Por unanimidad, el Senado de la República aprobó las modificaciones a la Ley General de Salud, con lo que todos los mayores de edad se convierten en donadores de órganos y tejidos en caso de muerte y que se encuentre en condiciones para hacer un trasplante.

La forma en que cualquiera puede no serlo es que en vida manifieste su voluntad de que su cuerpo sea usado para estos procesos mediante un documento escrito firmado por él mismo. De lo contrario, se encontrará dentro de la lista de posibles donantes.

Así mismo, dentro de esta reforma, se establece que ni el receptor ni los familiares del donante conocerán la identidad de alguno de los involucrados. De esta manera, se podrá agilizar este proceso en muchos sentidos burocráticos.

La donación de órganos y la cultura de esta misma es escasa en México. Según datos de la Secretaría de Salud y el Centro Nacional de Trasplantes, en nuestro país el 76% de los posibles procedimientos médicos de este tipo son frenados por los familiares, aún cuando el cuerpo perteneciera a un donante registrado.

Tabla: Cenatra

Existe una lista de espera para tejidos y órganos que se engrosa cada que un posible donador llega por procesos burocráticos que involucran la voluntad de la familia y no ponderan el tema médico.

La falta de apoyo para un sistema nacional que garantice que existirán las condiciones para que los que se encuentran a la espera de un órgano o tejido encuentren uno adecuado para ellos hace de este tema uno más complejo en el plano institucional que en el operativo.

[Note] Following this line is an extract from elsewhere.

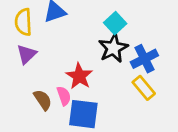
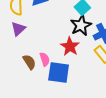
red star: (79, 76) -> (70, 46), moved

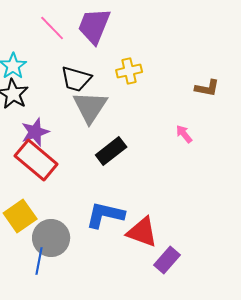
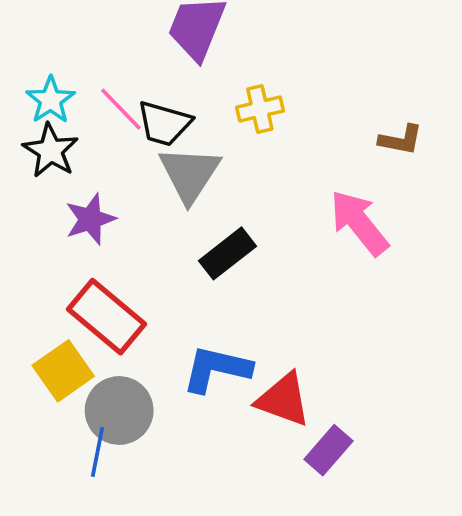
pink line: (52, 28) -> (121, 109), moved
pink arrow: (184, 134) -> (359, 223), size x2.0
red rectangle: (36, 160) -> (106, 317), moved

Sin embargo, esta medida puede ayudar a que se agilicen los procesos y se eviten varios pasos que pueden terminar con la vida de una personas simplemente por el tiempo de espera. Puede existir una controversia, tal como se dio en los Países Bajos, pero la unanimidad y la ausencia de protestas hace de esta una reforma aplicable en cualquier momento.

Es un paso hacia la creación de un sistema integral de trasplantes que integre el tema administrativo y el médico, para que tanto los médicos tengan el equipo y las herramientas necesarias para los procedimientos, mientras que los receptores pueden tener una mayor certeza de encontrar un donante.

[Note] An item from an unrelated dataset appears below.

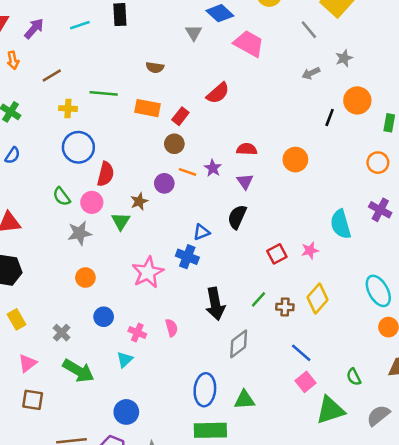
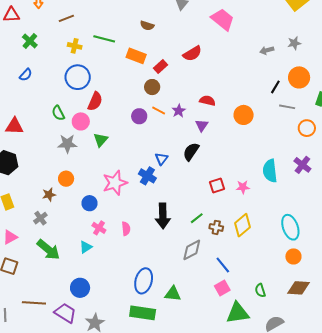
gray line: (309, 30) -> (287, 107), moved, turned -49
brown star: (139, 201) -> (49, 195), moved
blue triangle: (201, 232) -> (162, 159), turned -40
blue circle: (104, 317) -> (90, 203), moved
gray diamond: (239, 344) -> (192, 250), moved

Así mismo, si se considera esta medida como una que invalida la libre elección sobre el cuerpo, tenemos que considerar que esto es, en teoría, falso. Existen los medios para que se resguarde un cadáver y no sea requerido para donaciones si se expresa en vida el deseo de no serlo, es simplemente la necesidad de contar con la información concreta para que todos tengan en mente la posibilidad de ser donadores.

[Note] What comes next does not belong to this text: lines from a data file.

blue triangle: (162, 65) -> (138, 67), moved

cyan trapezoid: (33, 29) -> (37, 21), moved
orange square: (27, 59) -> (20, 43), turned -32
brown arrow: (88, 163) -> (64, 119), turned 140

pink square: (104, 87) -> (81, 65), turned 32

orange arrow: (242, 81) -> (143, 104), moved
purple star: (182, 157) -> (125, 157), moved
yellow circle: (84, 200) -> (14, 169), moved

La posible lista de donadores crecerá y así las posibilidades de mejorar y salvar vidas de personas que no tienen la necesidad de sufrir simplemente por una barrera burocrática. El tema y la esfera moral tendrían que estar alejados de la posibilidad de usar órganos y tejidos que podrían pudrirse e incinerarse en vez se ser aprovechados por la ciencia médica.